Without pictures, repeat exactly the lines from the one containing "Odmowa (426, 970)" through the end of the entries.
Segment Open
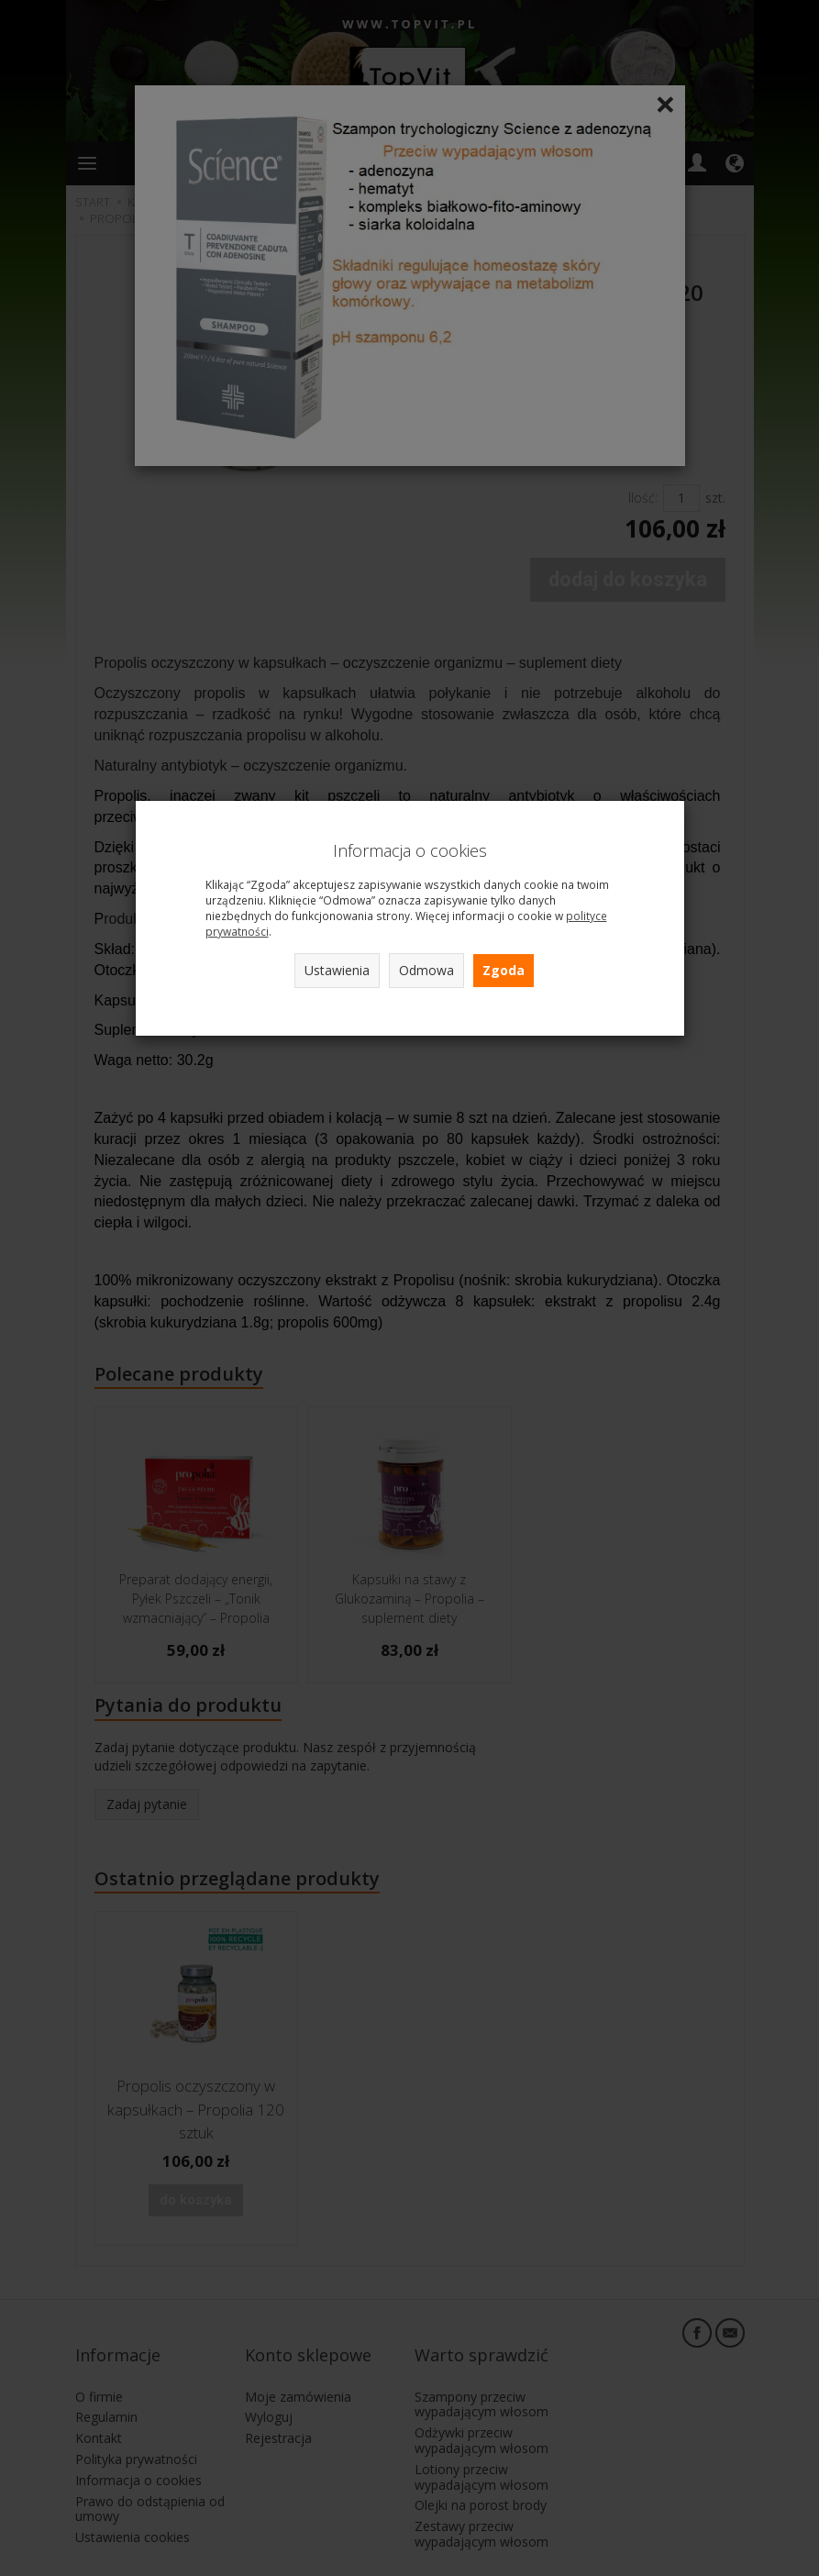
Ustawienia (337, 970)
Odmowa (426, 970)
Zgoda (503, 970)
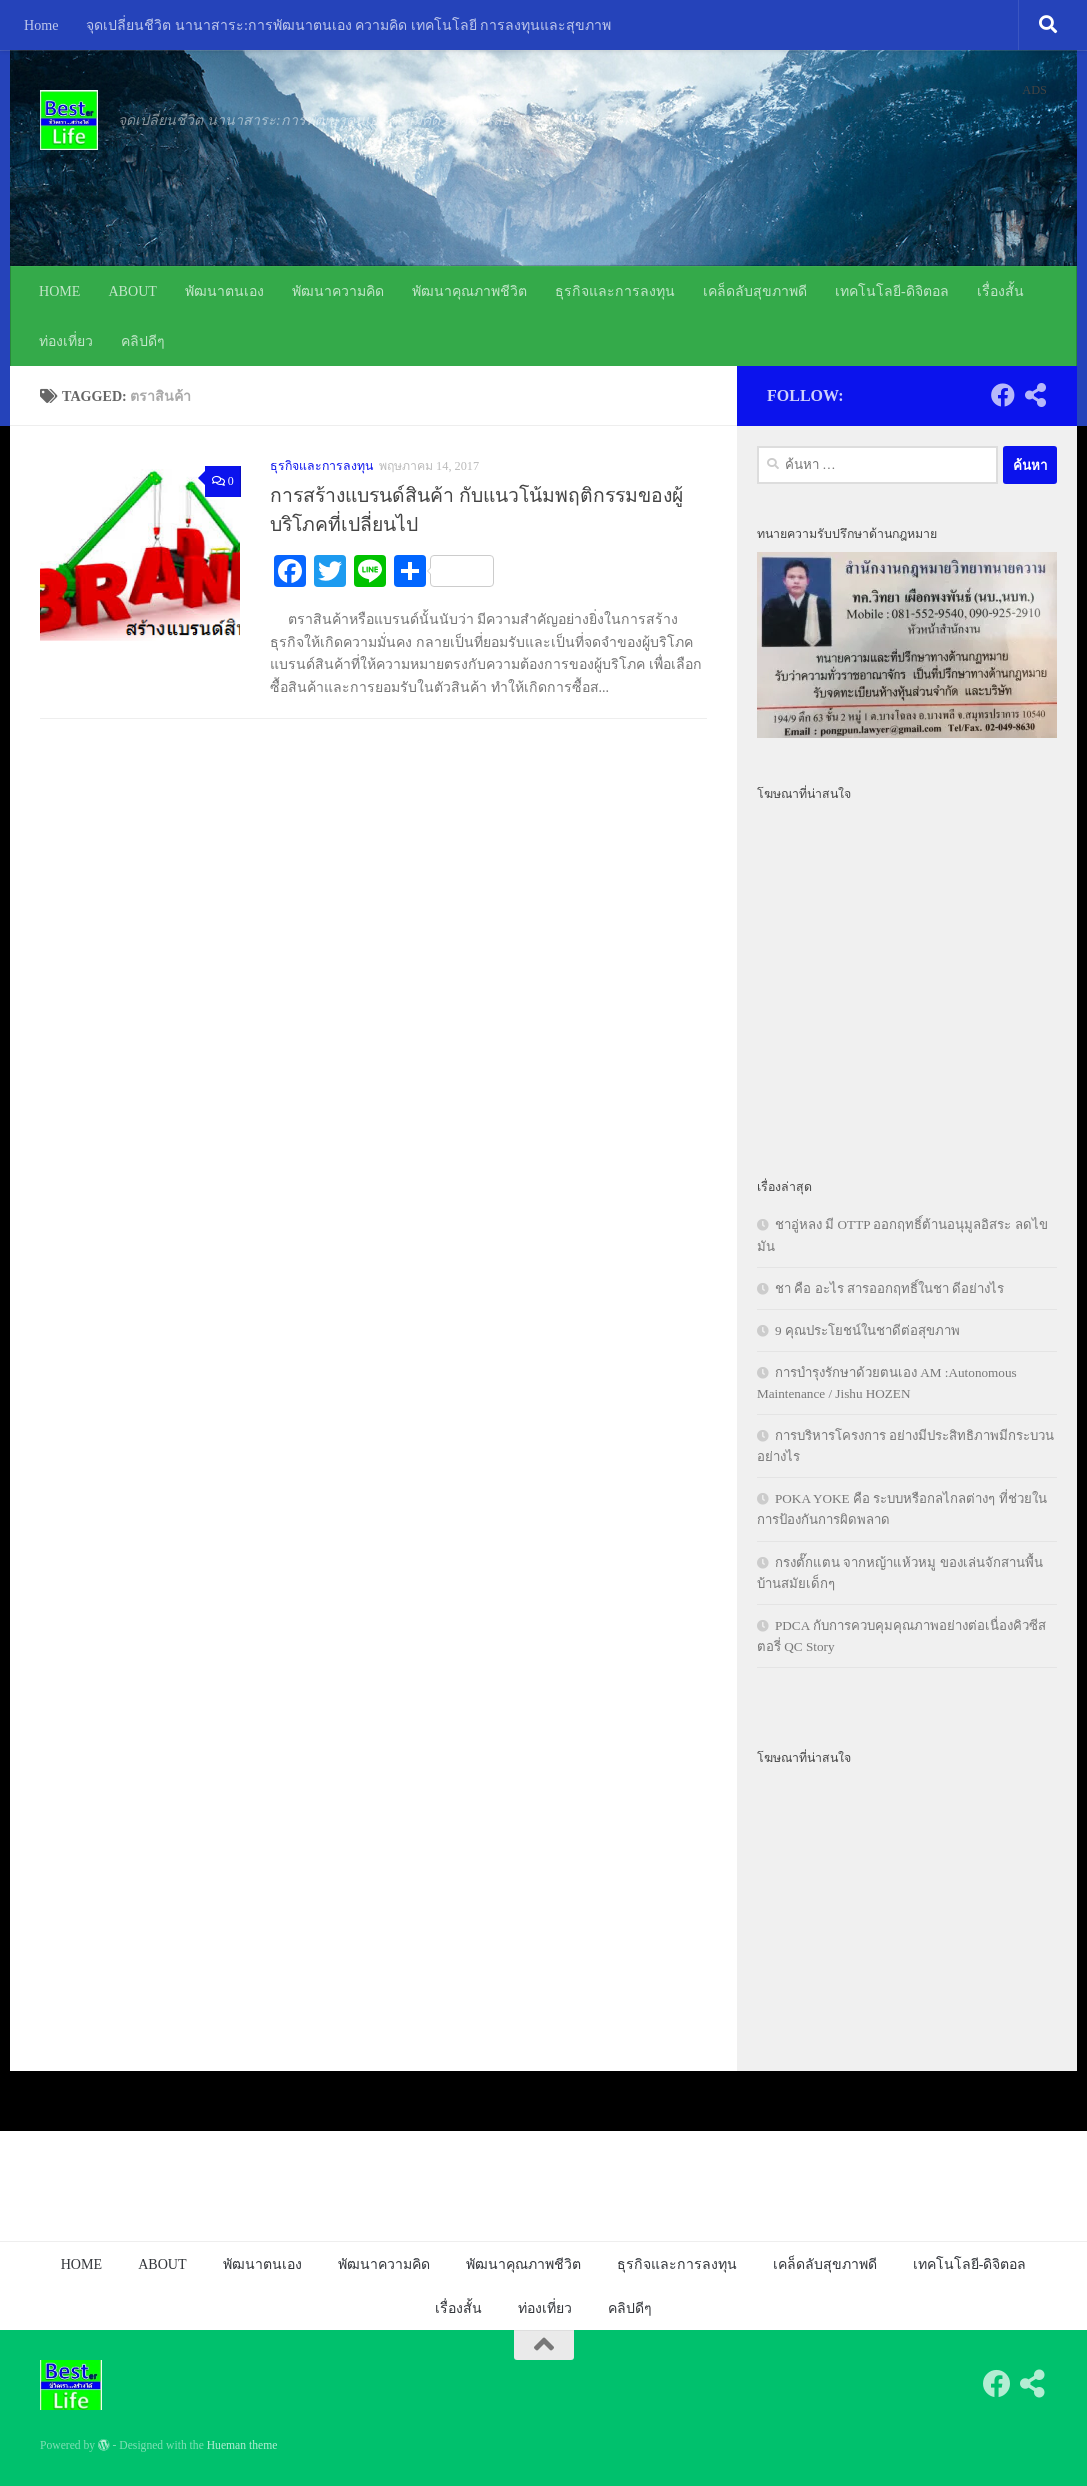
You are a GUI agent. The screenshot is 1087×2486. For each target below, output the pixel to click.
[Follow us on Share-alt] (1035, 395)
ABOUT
Segment Closed
WORKED SOLUTION:
Odmowa (426, 970)
Zgoda (503, 970)
You are a GUI agent. The screenshot is 1087×2486. For each target below, output the pixel to click.
[Follow us on Share-alt] (1035, 395)
ABOUT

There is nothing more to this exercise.